The Deserted Farm-House

by Philip Freneau

Philip Freneau

This antique dome the insatiate tooth of time
Now level with the dust has almost laid; —
Yet ere 'tis gone, I seize my humble theme
From these low ruins, that his years have made.

Behold the unsocial hearth! — where once the fires
Blazed high, and soothed the storm-stay'd traveller's woes;
See the weak roof, that abler props requires,
Admits the winds, and swift descending snows.

Here, to forget the labours of the day,
No more the swains at evening hours repair,
But wandering flocks assume the well known way
To shun the rigours of the midnight air.

In yonder chamber, half to ruin gone,
Once stood the ancient housewife's curtained bed —
Timely the prudent matron has withdrawn,
And each domestic comfort with her fled.

The trees, the flowers that her own hands had reared,
The plants, the vines, that were so verdant seen, —
The trees, the flowers, the vines have disappear'd,
And every plant has vanish'd from the green.

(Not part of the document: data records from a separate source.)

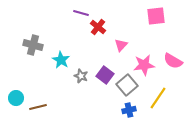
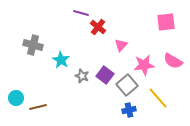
pink square: moved 10 px right, 6 px down
gray star: moved 1 px right
yellow line: rotated 75 degrees counterclockwise
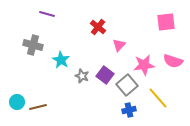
purple line: moved 34 px left, 1 px down
pink triangle: moved 2 px left
pink semicircle: rotated 12 degrees counterclockwise
cyan circle: moved 1 px right, 4 px down
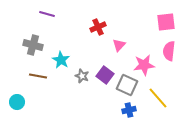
red cross: rotated 28 degrees clockwise
pink semicircle: moved 4 px left, 10 px up; rotated 78 degrees clockwise
gray square: rotated 25 degrees counterclockwise
brown line: moved 31 px up; rotated 24 degrees clockwise
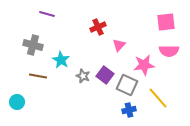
pink semicircle: rotated 96 degrees counterclockwise
gray star: moved 1 px right
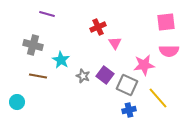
pink triangle: moved 4 px left, 2 px up; rotated 16 degrees counterclockwise
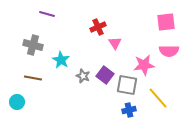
brown line: moved 5 px left, 2 px down
gray square: rotated 15 degrees counterclockwise
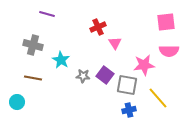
gray star: rotated 16 degrees counterclockwise
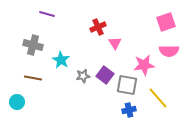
pink square: rotated 12 degrees counterclockwise
gray star: rotated 16 degrees counterclockwise
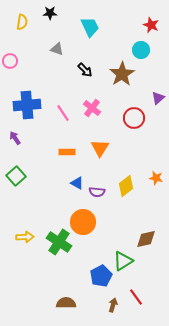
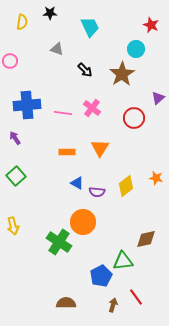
cyan circle: moved 5 px left, 1 px up
pink line: rotated 48 degrees counterclockwise
yellow arrow: moved 12 px left, 11 px up; rotated 78 degrees clockwise
green triangle: rotated 25 degrees clockwise
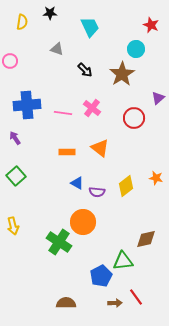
orange triangle: rotated 24 degrees counterclockwise
brown arrow: moved 2 px right, 2 px up; rotated 72 degrees clockwise
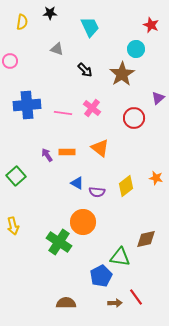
purple arrow: moved 32 px right, 17 px down
green triangle: moved 3 px left, 4 px up; rotated 15 degrees clockwise
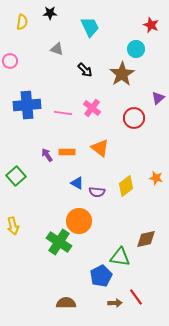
orange circle: moved 4 px left, 1 px up
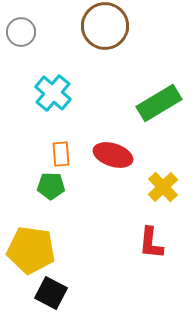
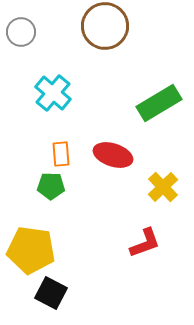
red L-shape: moved 6 px left; rotated 116 degrees counterclockwise
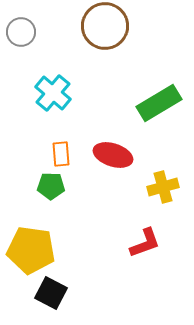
yellow cross: rotated 28 degrees clockwise
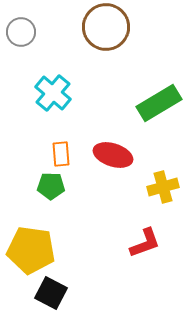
brown circle: moved 1 px right, 1 px down
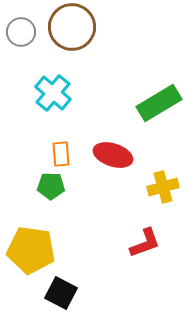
brown circle: moved 34 px left
black square: moved 10 px right
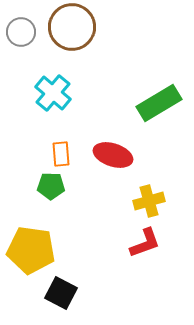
yellow cross: moved 14 px left, 14 px down
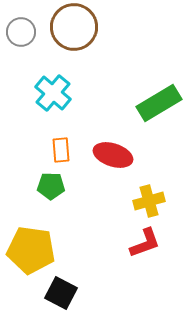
brown circle: moved 2 px right
orange rectangle: moved 4 px up
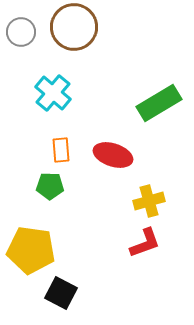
green pentagon: moved 1 px left
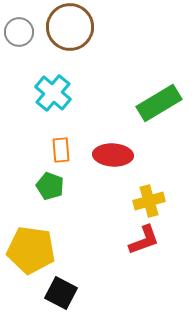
brown circle: moved 4 px left
gray circle: moved 2 px left
red ellipse: rotated 15 degrees counterclockwise
green pentagon: rotated 20 degrees clockwise
red L-shape: moved 1 px left, 3 px up
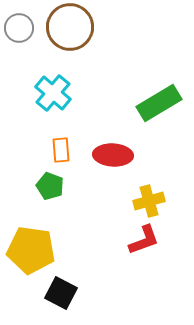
gray circle: moved 4 px up
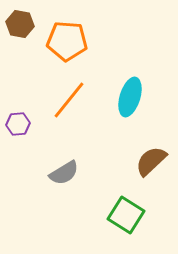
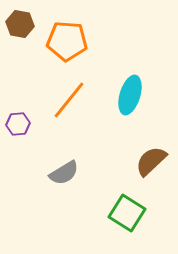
cyan ellipse: moved 2 px up
green square: moved 1 px right, 2 px up
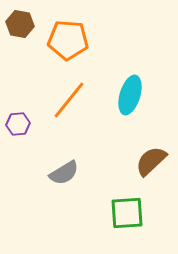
orange pentagon: moved 1 px right, 1 px up
green square: rotated 36 degrees counterclockwise
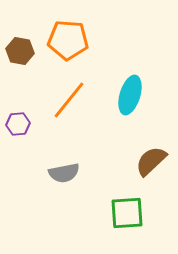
brown hexagon: moved 27 px down
gray semicircle: rotated 20 degrees clockwise
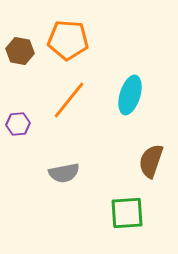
brown semicircle: rotated 28 degrees counterclockwise
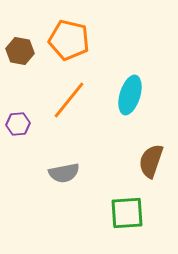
orange pentagon: moved 1 px right; rotated 9 degrees clockwise
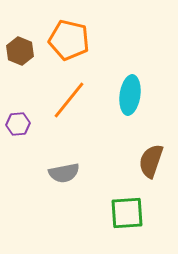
brown hexagon: rotated 12 degrees clockwise
cyan ellipse: rotated 9 degrees counterclockwise
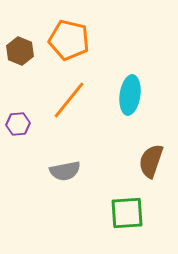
gray semicircle: moved 1 px right, 2 px up
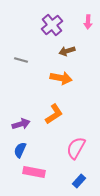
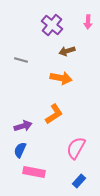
purple cross: rotated 10 degrees counterclockwise
purple arrow: moved 2 px right, 2 px down
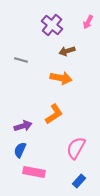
pink arrow: rotated 24 degrees clockwise
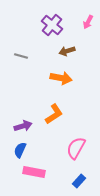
gray line: moved 4 px up
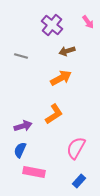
pink arrow: rotated 64 degrees counterclockwise
orange arrow: rotated 40 degrees counterclockwise
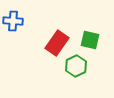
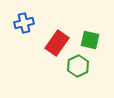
blue cross: moved 11 px right, 2 px down; rotated 18 degrees counterclockwise
green hexagon: moved 2 px right
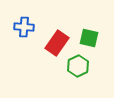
blue cross: moved 4 px down; rotated 18 degrees clockwise
green square: moved 1 px left, 2 px up
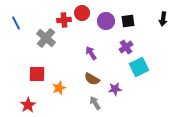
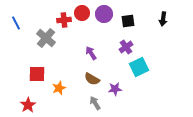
purple circle: moved 2 px left, 7 px up
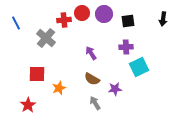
purple cross: rotated 32 degrees clockwise
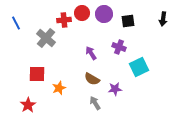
purple cross: moved 7 px left; rotated 24 degrees clockwise
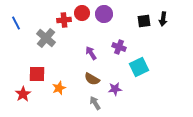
black square: moved 16 px right
red star: moved 5 px left, 11 px up
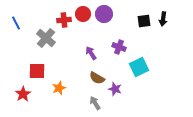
red circle: moved 1 px right, 1 px down
red square: moved 3 px up
brown semicircle: moved 5 px right, 1 px up
purple star: rotated 24 degrees clockwise
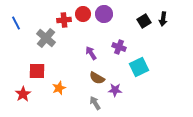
black square: rotated 24 degrees counterclockwise
purple star: moved 1 px down; rotated 16 degrees counterclockwise
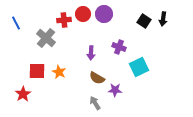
black square: rotated 24 degrees counterclockwise
purple arrow: rotated 144 degrees counterclockwise
orange star: moved 16 px up; rotated 24 degrees counterclockwise
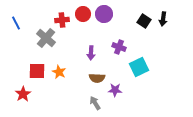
red cross: moved 2 px left
brown semicircle: rotated 28 degrees counterclockwise
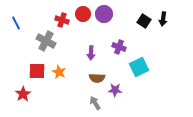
red cross: rotated 24 degrees clockwise
gray cross: moved 3 px down; rotated 12 degrees counterclockwise
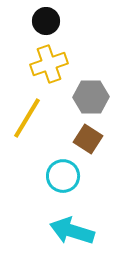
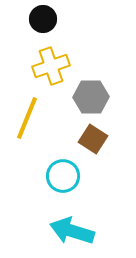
black circle: moved 3 px left, 2 px up
yellow cross: moved 2 px right, 2 px down
yellow line: rotated 9 degrees counterclockwise
brown square: moved 5 px right
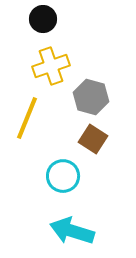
gray hexagon: rotated 16 degrees clockwise
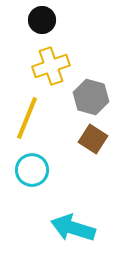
black circle: moved 1 px left, 1 px down
cyan circle: moved 31 px left, 6 px up
cyan arrow: moved 1 px right, 3 px up
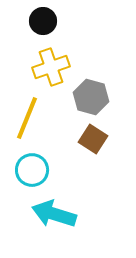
black circle: moved 1 px right, 1 px down
yellow cross: moved 1 px down
cyan arrow: moved 19 px left, 14 px up
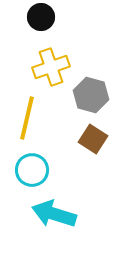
black circle: moved 2 px left, 4 px up
gray hexagon: moved 2 px up
yellow line: rotated 9 degrees counterclockwise
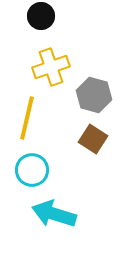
black circle: moved 1 px up
gray hexagon: moved 3 px right
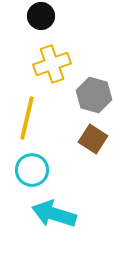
yellow cross: moved 1 px right, 3 px up
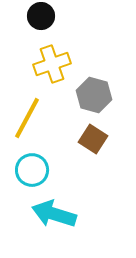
yellow line: rotated 15 degrees clockwise
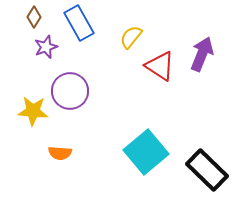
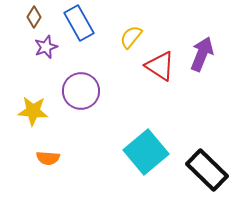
purple circle: moved 11 px right
orange semicircle: moved 12 px left, 5 px down
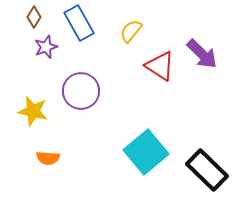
yellow semicircle: moved 6 px up
purple arrow: rotated 112 degrees clockwise
yellow star: rotated 8 degrees clockwise
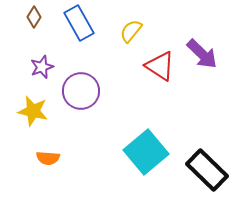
purple star: moved 4 px left, 20 px down
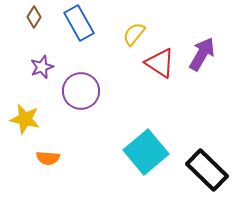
yellow semicircle: moved 3 px right, 3 px down
purple arrow: rotated 104 degrees counterclockwise
red triangle: moved 3 px up
yellow star: moved 8 px left, 8 px down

So sits in tears on wide Campania's plain
R OME , once the mistress of a world enslaved;
That triumph'd o'er the land, subdued the main,
And Time himself, in her wild transports, braved.

So sits in tears on Palestina's shore
The Hebrew town, of splendour once divine —
Her kings, her lords, her triumphs are no more;
Slain are her priests, and ruin'd every shrine.

Once, in the bounds of this deserted room,
Perhaps some swain nocturnal courtship made,
Perhaps some Sherlock mused amidst the gloom;
Since Love and Death forever seek the shade.

Perhaps some miser, doom'd to discontent,
Here counted o'er the heaps acquired with pain;
He to the dust — his gold, on traffick sent,
Shall ne'er disgrace these mouldering walls again.

Nor shall the glow-worm fopling, sunshine bred,
Seek, at the evening hour this wonted dome —
Time has reduced the fabrick to a shed,
Scarce fit to be the wandering beggar's home.

And none but I its dismal case lament —
None, none but I o'er its cold relics mourn,
Sent by the muse — (the time perhaps mispent — )
To write dull stanzas on this dome forlorn.